Vous pourriez m’objecter, bien sûr, que nous ne sommes plus, en Europe du moins, au temps de Zola, qui a décrit le travail des mineurs dans L’assommoir, par exemple. Et c’est vrai. M       ais même quand le travail n’est plus exploité, ou plus exploité autant, il prend souvent aujourd’hui des formes peu enrichissantes, particulièrement quand il est divisé à l’extrême (quand on fait une tâche faisant appel à très peu de nos qualités physiques et intellectuelles) et quand il est entièrement organisé par les autres… Pensez au métier de caissier ou caissière, ou à ceux qui travaillent dans les centres d’appel (hotline, par exemple) et à bien d’autres travaux de ce genre. Je ne dis pas qu’on ne peut trouver un intérêt à ce travail (on peut y développer, dans le meilleur des cas, des relations de camaraderie et d’amitié, par exemple) mais on ne peut pas dire que ce travail nous forme. Or contrairement à ce que l’on croyait naïvement au début de l’ère de la machine, ou plus encore au moment de l’apparition de l’ordinateur et des automates, ce travail peu qualifié, ingrat, ennuyeux et quelquefois très stressant, n’a pas disparu, il coexiste dans nos sociétés avec des travaux très qualifiés, où les individus peuvent s’épanouir (des travaux qui sont encore des travaux complets, qui font appel aux qualités physiques, intellectuelles et morales à la fois, comme le métier magnifique auquel une partie d’entre vous se destine, celui d’agriculteur). Et dans le pire des cas, ce travail non qualifié, ingrat, est, en plus, précaire et menacé par le chômage.

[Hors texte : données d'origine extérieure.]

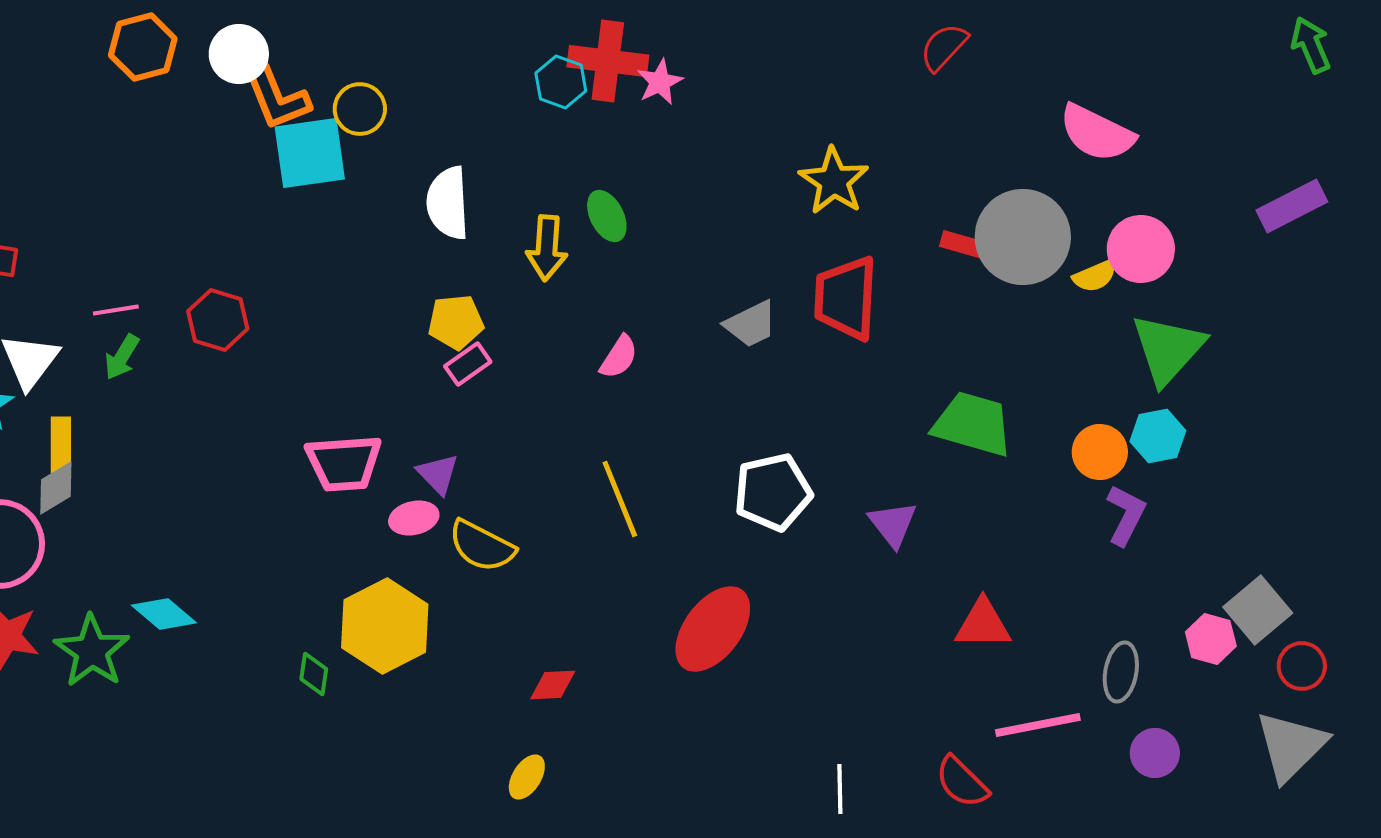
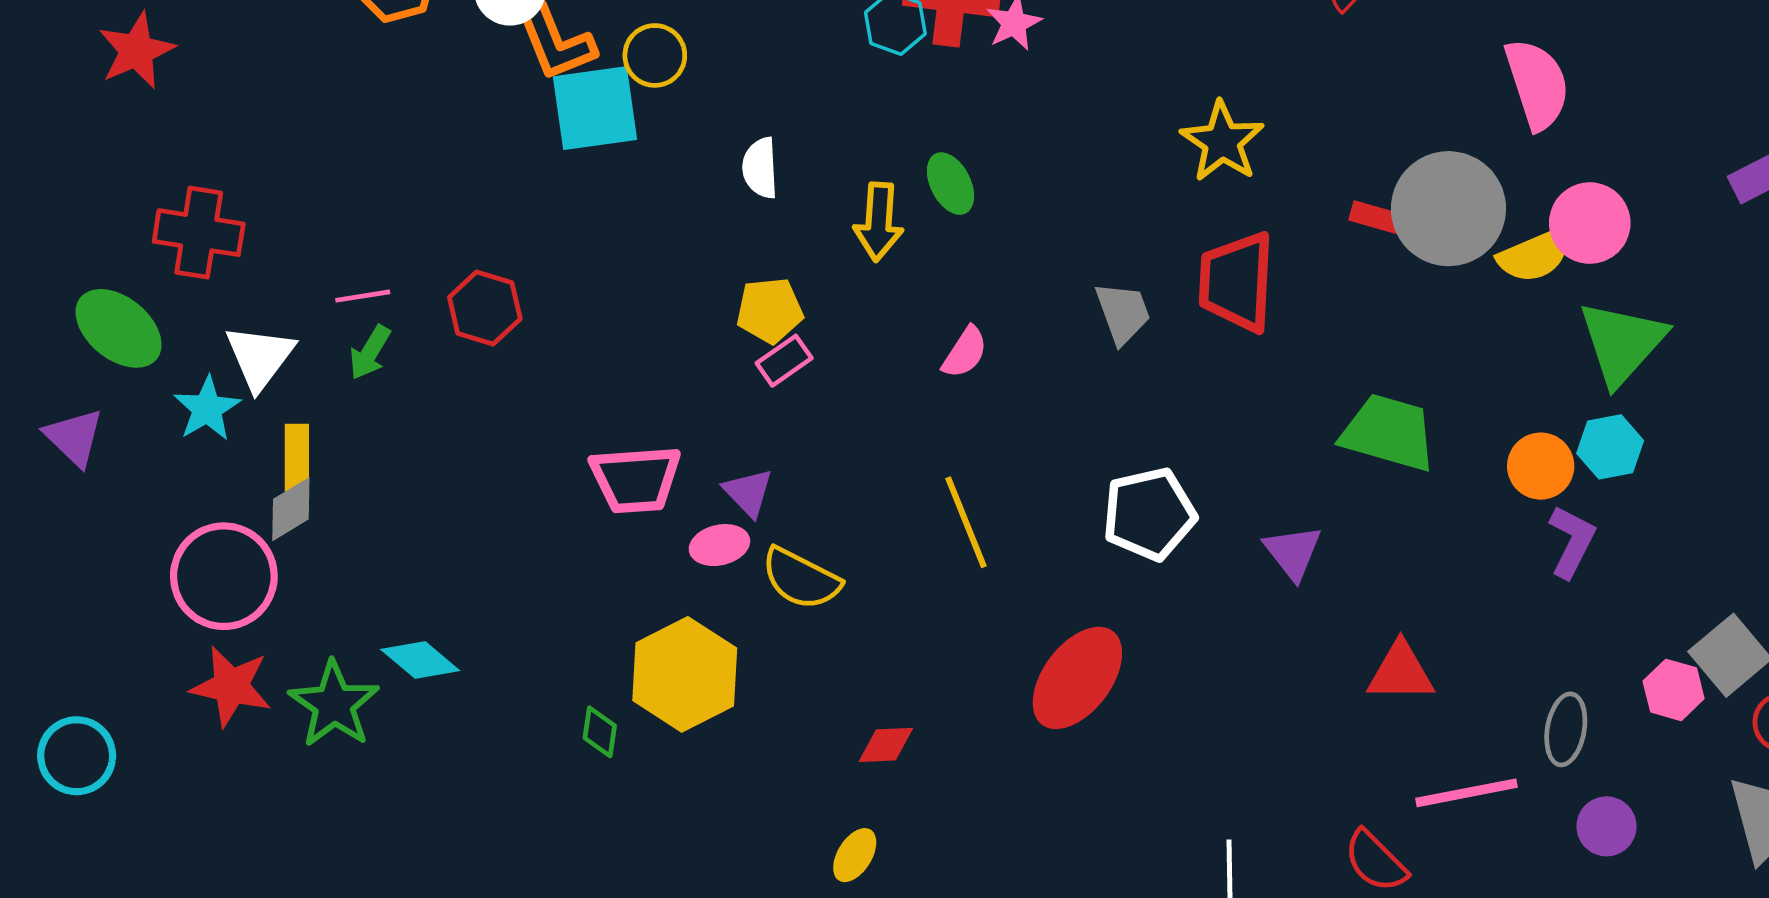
pink semicircle: (1097, 133) -> (1537, 84), turned -134
white semicircle: (448, 203) -> (760, 168), size x0.7
yellow semicircle: (1095, 276) -> (1535, 255), size x1.4
gray trapezoid: (751, 324) -> (1123, 313), turned -84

Revenons à notre question « pourquoi travailler ? ». Vous comprenez maintenant que cette question, en un deuxième sens, signifie « oui, bien sûr, nous devons gagner notre croûte, mais pourquoi faudrait-il travailler davantage, pourquoi nous dit-on que le travail forme l’homme, qu’il est un épanouissement, une fin et non un moyen, alors que nous vivons tous les jours le contraire de ce que vous affirmez ? ». Pour le dire de manière un peu plus savante et pédante, il y a une crise de la finalité du travail, dans notre société. Et à cette crise s’en est ajoutée une autre, dont je vais parler maintenant en abordant la troisième raison pour laquelle on pose aujourd’hui la question « pourquoi travailler ? ».

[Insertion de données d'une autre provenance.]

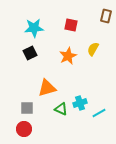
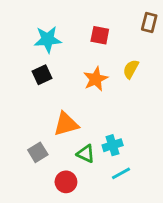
gray square: (27, 108) -> (38, 152), turned -32
cyan line: (99, 113) -> (121, 173), moved
red circle: (24, 129) -> (66, 182), moved

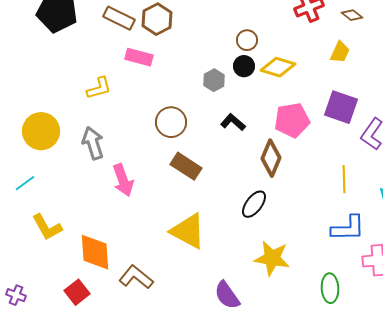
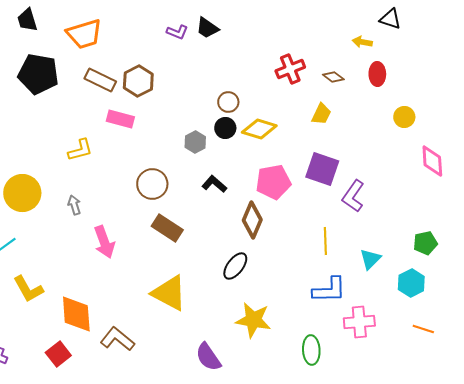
gray arrow: (93, 143) -> (74, 205), size x0.6

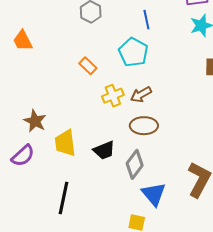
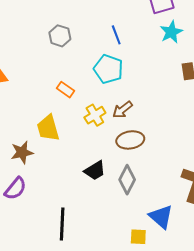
brown star: (35, 121) -> (22, 152), turned -30
yellow trapezoid: (65, 143) -> (48, 128), moved
blue triangle: (154, 194) -> (161, 217), moved

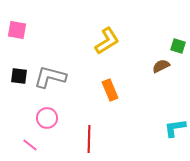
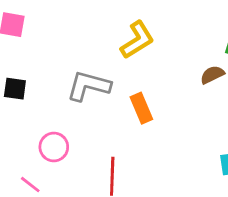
gray L-shape: (50, 77) -> (89, 86), moved

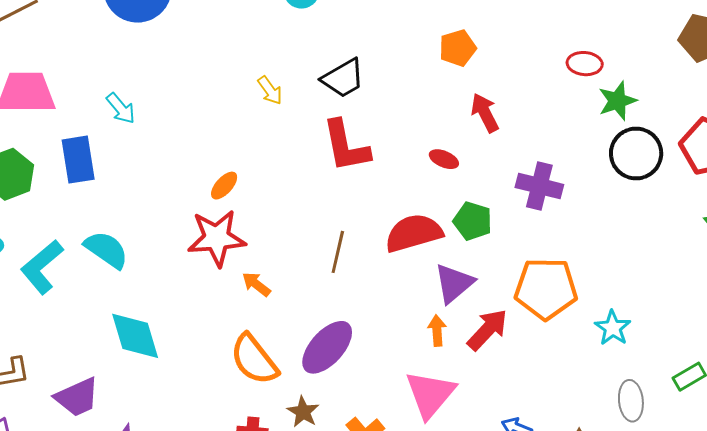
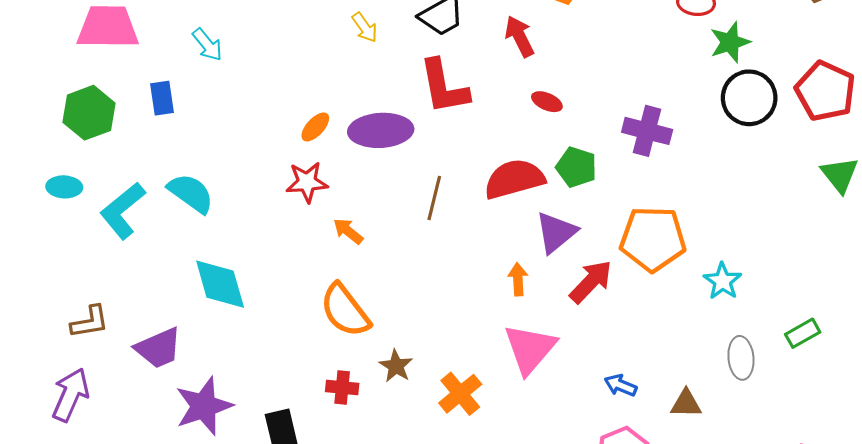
red arrow: (485, 113) -> (520, 36), moved
blue rectangle: (78, 160) -> (162, 98), size x0.7
red star: (217, 238) -> (307, 182), size x0.7
orange arrow: (437, 331) -> (518, 279), moved
purple ellipse: (327, 347) -> (381, 130), moved, turned 44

3) Venons-en à cette troisième raison. Des hommes, au XIXe et au XXe siècles, ont pris conscience de ce qu’on appelé alors l’aliénation du travail (du latin alien, qui signifie étranger : le travail, loin de nous enrichir, nous rend étrangers à nous-mêmes, nous déforme au lieu de nous former, nous asservit au lieu de nous libérer). Les divers courants socialistes, communistes ou anarchistes, ont rêvé, vous le savez, d’une société où le travail serait vraiment un épanouissement, redeviendrait une fin. Leur pensée était plus ou moins utopique (très utopique dans le cas des anarchistes, moins utopique dans le cas des socialistes et communistes) et ils ont plus ou moins essayé, avec plus ou moins de succès, de mettre sur pied des sociétés où le travail était censé être organisé autrement. J’y reviendrai tout à l’heure, car ce n’est pas cela qui m’intéresse ici.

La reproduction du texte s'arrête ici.